--- Records to use ---

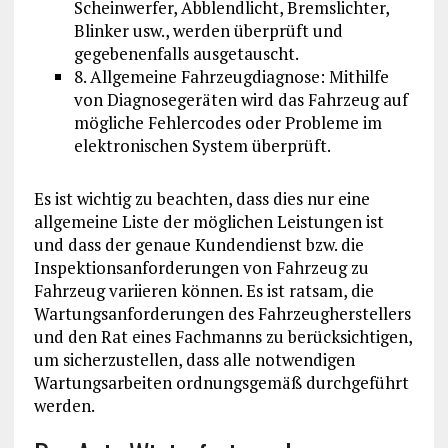
Scheinwerfer, Abblendlicht, Bremslichter,
Blinker usw., werden überprüft und
gegebenenfalls ausgetauscht.
8. Allgemeine Fahrzeugdiagnose: Mithilfe
von Diagnosegeräten wird das Fahrzeug auf
mögliche Fehlercodes oder Probleme im
elektronischen System überprüft.
Es ist wichtig zu beachten, dass dies nur eine
allgemeine Liste der möglichen Leistungen ist
und dass der genaue Kundendienst bzw. die
Inspektionsanforderungen von Fahrzeug zu
Fahrzeug variieren können. Es ist ratsam, die
Wartungsanforderungen des Fahrzeugherstellers
und den Rat eines Fachmanns zu berücksichtigen,
um sicherzustellen, dass alle notwendigen
Wartungsarbeiten ordnungsgemäß durchgeführt
werden.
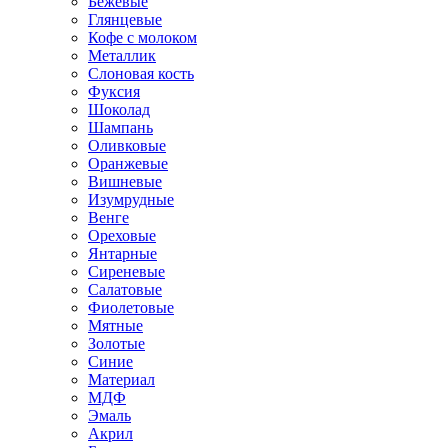
Бежевые
Глянцевые
Кофе с молоком
Металлик
Слоновая кость
Фуксия
Шоколад
Шампань
Оливковые
Оранжевые
Вишневые
Изумрудные
Венге
Ореховые
Янтарные
Сиреневые
Салатовые
Фиолетовые
Мятные
Золотые
Синие
Материал
МДФ
Эмаль
Акрил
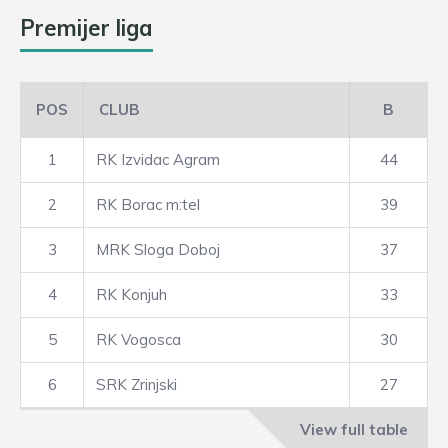
Premijer liga
POS
CLUB
B
1
RK Izvidac Agram
44
2
RK Borac m:tel
39
3
MRK Sloga Doboj
37
4
RK Konjuh
33
5
RK Vogosca
30
6
SRK Zrinjski
27
View full table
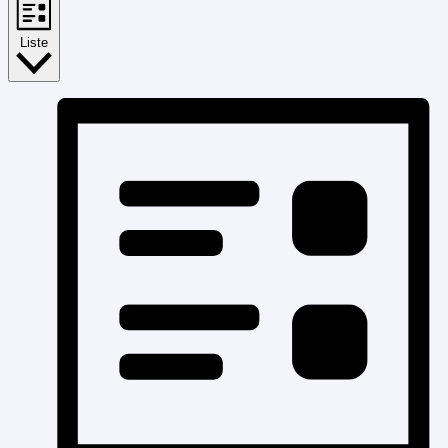
Liste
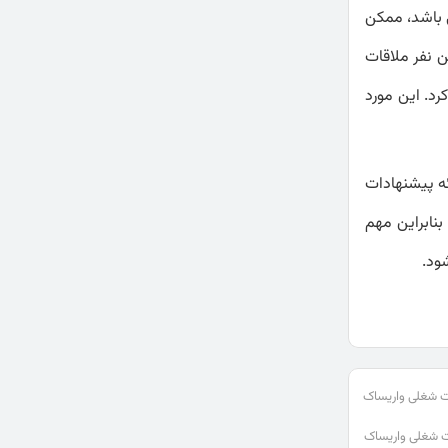
ی باشد، ممکن
ن نفر ملاقات
رد. این مورد
ه پیشنهادات
بنابراین مهم
ود.
ت شغلی واریساک
شغلی واریساک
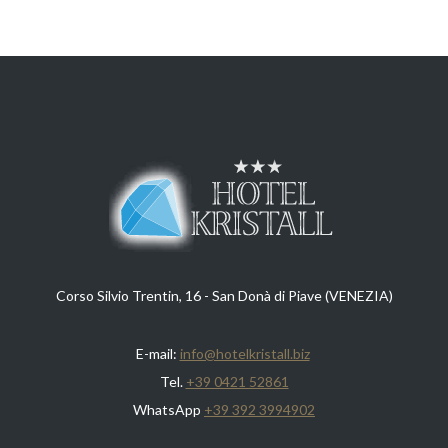
Corso Silvio Trentin, 16 - San Donà di Piave (VENEZIA)
E-mail:
info@hotelkristall.biz
Tel.
+39 0421 52861
WhatsApp
+39 392 3994902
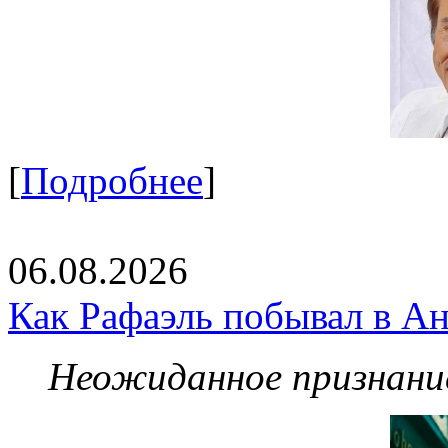
[
Подробнее
]
06.08.2026
Как Рафаэль побывал в Ан
Неожиданное признание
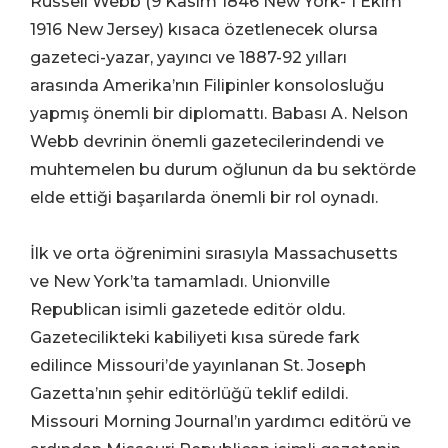
Russell Webb (9 Kasım 1846 New York- 1 Ekim
1916 New Jersey) kısaca özetlenecek olursa
gazeteci-yazar, yayıncı ve 1887-92 yılları
arasında Amerika’nın Filipinler konsolosluğu
yapmış önemli bir diplomattı. Babası A. Nelson
Webb devrinin önemli gazetecilerindendi ve
muhtemelen bu durum oğlunun da bu sektörde
elde ettiği başarılarda önemli bir rol oynadı.
İlk ve orta öğrenimini sırasıyla Massachusetts
ve New York’ta tamamladı. Unionville
Republican isimli gazetede editör oldu.
Gazetecilikteki kabiliyeti kısa sürede fark
edilince Missouri’de yayınlanan St. Joseph
Gazetta’nın şehir editörlüğü teklif edildi.
Missouri Morning Journal’ın yardımcı editörü ve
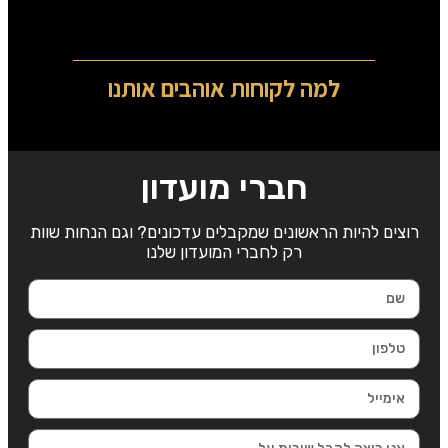
למה לקוחות אוהבים אותנו
חברי מועדון
רוצים להיות הראשונים שמקבלים עדכונים? וגם הנחות שוות
רק לחברי המועדון שלנו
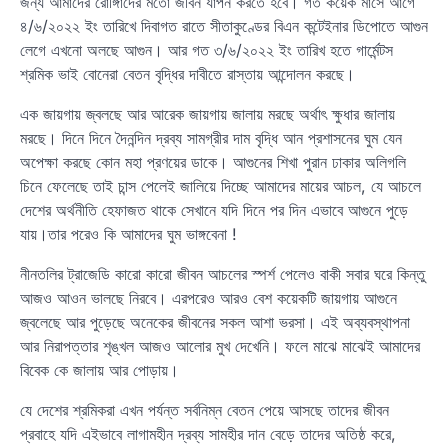
জন্য আমাদের রোঙ্গিাদের মতো জীবন যাপন করতে হবে। গত কয়েক মাসে আগে
৪/৬/২০২২ ইং তারিখে দিবাগত রাতে সীতাকুণ্ডের বিএন কন্টেইনার ডিপোতে আগুন
লেগে এখনো অলছে আগুন। আর গত ৩/৬/২০২২ ইং তারিখ হতে গার্মেন্টস
শ্রমিক ভাই বোনেরা বেতন বৃদ্ধির দাবীতে রাস্তায় আন্দোলন করছে।
এক জায়গায় জ্বলছে আর আরেক জায়গায় জালায় মরছে অর্থাৎ ক্ষুধার জালায়
মরছে। দিনে দিনে দৈনন্দিন দ্রব্য সামগ্রীর দাম বৃদ্ধি আন প্রশাসনের ঘুম যেন
অপেক্ষা করছে কোন মহা প্রণয়ের ডাকে। আগুনের শিখা পুরান ঢাকার অলিগলি
চিনে ফেলেছে তাই চান্স পেলেই জালিয়ে দিচ্ছে আমাদের মায়ের আচল, যে আচলে
দেশের অর্থনীতি হেফাজত থাকে সেখানে যদি দিনে পর দিন এভাবে আগুনে পুড়ে
যায়।তার পরেও কি আমাদের ঘুম ভাঙ্গবেনা !
নীনতলির ট্রাজেডি কারো কারো জীবন আচলের স্পর্শ পেলেও বাকী সবার ঘরে কিন্তু
আজও আওন ভালছে নিরবে। এরপরেও আরও বেশ কয়েকটি জায়গায় আগুনে
জ্বলেছে আর পুড়েছে অনেকের জীবনের সকল আশা ভরসা। এই অব্যবস্থাপনা
আর নিরাপত্তার শৃঙ্খল আজও আলোর মুখ দেখেনি। ফলে মাঝে মাঝেই আমাদের
বিবেক কে জালায় আর পোড়ায়।
যে দেশের শ্রমিকরা এখন পর্যন্ত সর্বনিম্ন বেতন পেয়ে আসছে তাদের জীবন
প্রবাহে যদি এইভাবে লাগামহীন দ্রব্য সামহীর দান বেড়ে তাদের অতিষ্ঠ করে,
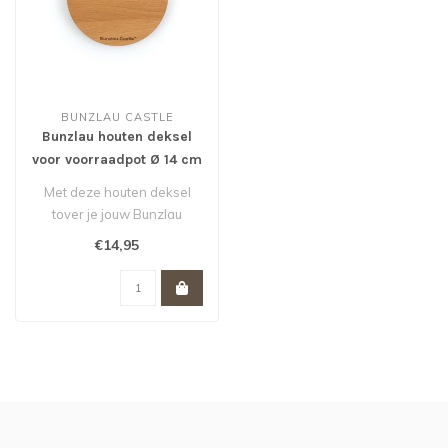
BUNZLAU CASTLE
Bunzlau houten deksel
voor voorraadpot Ø 14 cm
Met deze houten deksel
tover je jouw Bunzlau
lepelpot met een diameter
€14,95
van 14 cm..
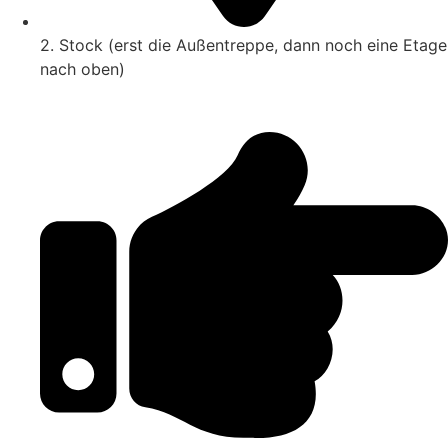
2. Stock (erst die Außentreppe, dann noch eine Etage
nach oben)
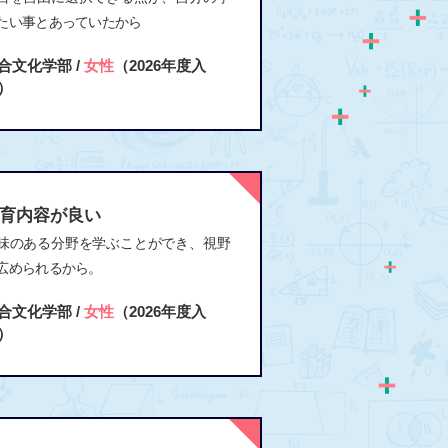
たい事とあっていたから
合文化学部 /
女性
（2026年度入
）
育内容が良い
味のある分野を学ぶことができ、視野
広められるから。
合文化学部 /
女性
（2026年度入
）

---

▶ What to do: In the lines above, locate the string "dass". Copy every line where it occurs.

▶ Response area:
Es ist wichtig zu beachten, dass dies nur eine
und dass der genaue Kundendienst bzw. die
um sicherzustellen, dass alle notwendigen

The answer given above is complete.